Dulce Et Decorum Est

At the moment I am reading War & Peace by Leo Tolstoy. I didn’t think anything could top Anna Karenina, but this book is beautiful. However, that’s not why I’m writing this blog post. I’m 915 pages into Tolstoy’s classic, and there’s far more war than peace happening at this moment in time. This got me thinking about my favourite wartime poem; ‘Dulce Et Decorum Est’ by Wilfred Owen:

Bent double, like old beggars under sacks,
Knock-kneed, coughing like hags, we cursed through sludge,
Till on the haunting flares we turned our backs
And towards our distant rest began to trudge.
Men marched asleep. Many had lost their boots
But limped on, blood-shod. All went lame; all blind;
Drunk with fatigue; deaf even to the hoots
Of disappointed shells that dropped behind.

GAS! Gas!

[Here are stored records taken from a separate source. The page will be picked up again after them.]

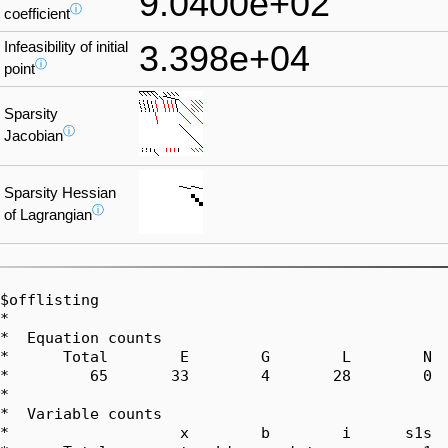
9.0400e+02
ⓘ
coefficient
Infeasibility of initial
3.398e+04
ⓘ
point
Sparsity
ⓘ
Jacobian
Sparsity Hessian
ⓘ
of Lagrangian
$offlisting

*  

*  Equation counts

*      Total        E        G        L        N  
*         65       33        4       28        0  
*  

*  Variable counts

*                   x        b        i      s1s  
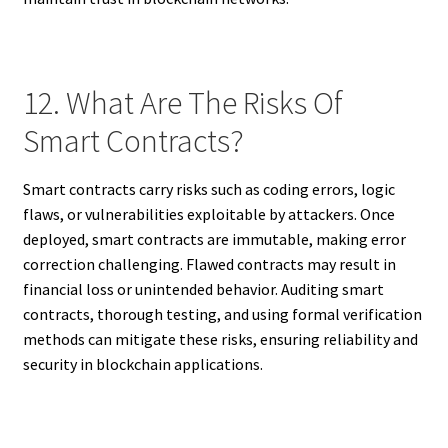
12. What Are The Risks Of
Smart Contracts?
Smart contracts carry risks such as coding errors, logic
flaws, or vulnerabilities exploitable by attackers. Once
deployed, smart contracts are immutable, making error
correction challenging. Flawed contracts may result in
financial loss or unintended behavior. Auditing smart
contracts, thorough testing, and using formal verification
methods can mitigate these risks, ensuring reliability and
security in blockchain applications.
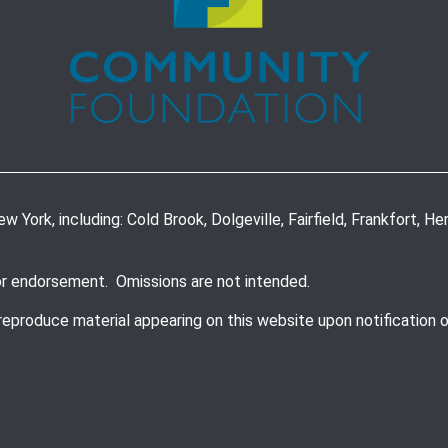
York, including: Cold Brook, Dolgeville, Fairfield, Frankfort, Herki
or endorsement. Omissions are not intended.
 reproduce material appearing on this website upon notification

Quick, boys!– An ecstasy of fumbling,
Fitting the clumsy helmets just in time;
But someone still was yelling out and stumbling
And floundering like a man in fire or lime.–
Dim, through the misty panes and thick green light
As under a green sea, I saw him drowning.

In all my dreams, before my helpless sight,
He plunges at me, guttering, choking, drowning.

If in some smothering dreams you too could pace
Behind the wagon that we flung him in,
And watch the white eyes writhing in his face,
His hanging face, like a devil’s sick of sin;
If you could hear, at every jolt, the blood
Come gargling from the froth-corrupted lungs,
Obscene as cancer, bitter as the cud
Of vile, incurable sores on innocent tongues,–
My friend, you would not tell with such high zest
To children ardent for some desperate glory,
The old Lie: Dulce et decorum est
Pro patria mori.

Despite its content, this poem is, for me, one of the most beautiful poems ever written. It’s certainly the most poignant. Written during World War I, it dispels Roman poet, Horace’s ‘old lie’; that it is right and fitting to die for your country. It encapsulates the confusion, horror and ultimately the waste of life during wartime, something that is very current considering the recent war in Iraq. Its graphic descriptions really hit home and give you a taste of what it’s really like to serve your country, especially at a time when young men didn’t have a choice.